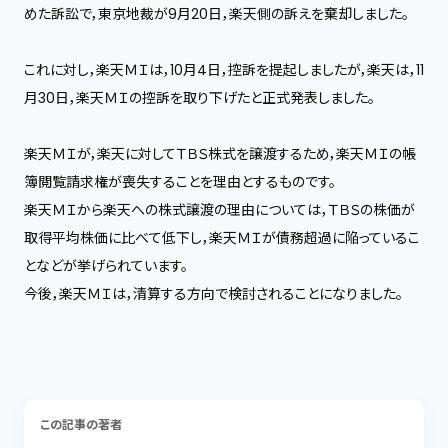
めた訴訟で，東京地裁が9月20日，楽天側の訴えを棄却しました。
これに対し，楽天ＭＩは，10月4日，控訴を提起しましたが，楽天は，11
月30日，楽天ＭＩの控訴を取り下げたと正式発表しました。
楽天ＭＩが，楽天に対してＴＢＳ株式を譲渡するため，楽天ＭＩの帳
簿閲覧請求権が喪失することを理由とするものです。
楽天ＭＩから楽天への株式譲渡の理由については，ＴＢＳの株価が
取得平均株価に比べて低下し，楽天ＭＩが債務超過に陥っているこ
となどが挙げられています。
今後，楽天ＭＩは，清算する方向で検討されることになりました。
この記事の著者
---
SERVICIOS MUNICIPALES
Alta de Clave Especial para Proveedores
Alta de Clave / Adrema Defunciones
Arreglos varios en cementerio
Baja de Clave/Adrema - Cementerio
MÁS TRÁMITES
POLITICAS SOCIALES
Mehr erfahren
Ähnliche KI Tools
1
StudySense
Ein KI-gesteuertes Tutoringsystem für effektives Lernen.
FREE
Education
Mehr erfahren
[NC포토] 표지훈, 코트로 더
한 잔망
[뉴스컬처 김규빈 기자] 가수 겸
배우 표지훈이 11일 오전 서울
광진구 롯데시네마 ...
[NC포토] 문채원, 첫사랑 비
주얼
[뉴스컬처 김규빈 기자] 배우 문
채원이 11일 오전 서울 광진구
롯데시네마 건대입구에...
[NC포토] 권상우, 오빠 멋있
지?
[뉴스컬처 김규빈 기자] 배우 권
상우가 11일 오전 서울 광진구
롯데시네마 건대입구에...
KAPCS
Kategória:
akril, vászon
...
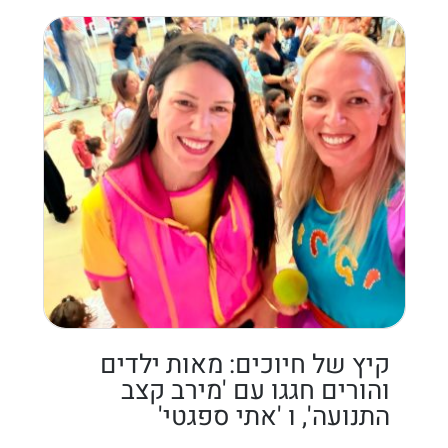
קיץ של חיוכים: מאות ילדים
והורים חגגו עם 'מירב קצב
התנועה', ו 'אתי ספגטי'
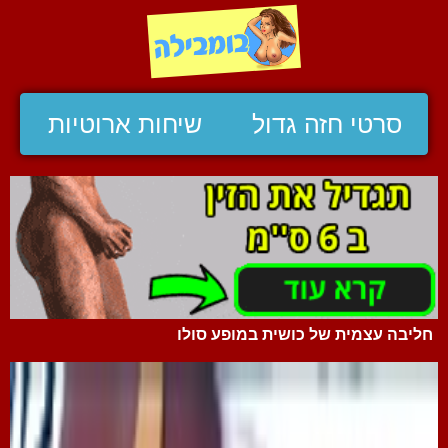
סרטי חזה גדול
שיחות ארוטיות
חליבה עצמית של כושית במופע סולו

### PROBLEM TO SOLVE:
Go through the records above, find every line with the word "楽天ＭＩは", and list those lines.

### FINAL ANSWER:
これに対し，楽天ＭＩは，10月4日，控訴を提起しましたが，楽天は，11
今後，楽天ＭＩは，清算する方向で検討されることになりました。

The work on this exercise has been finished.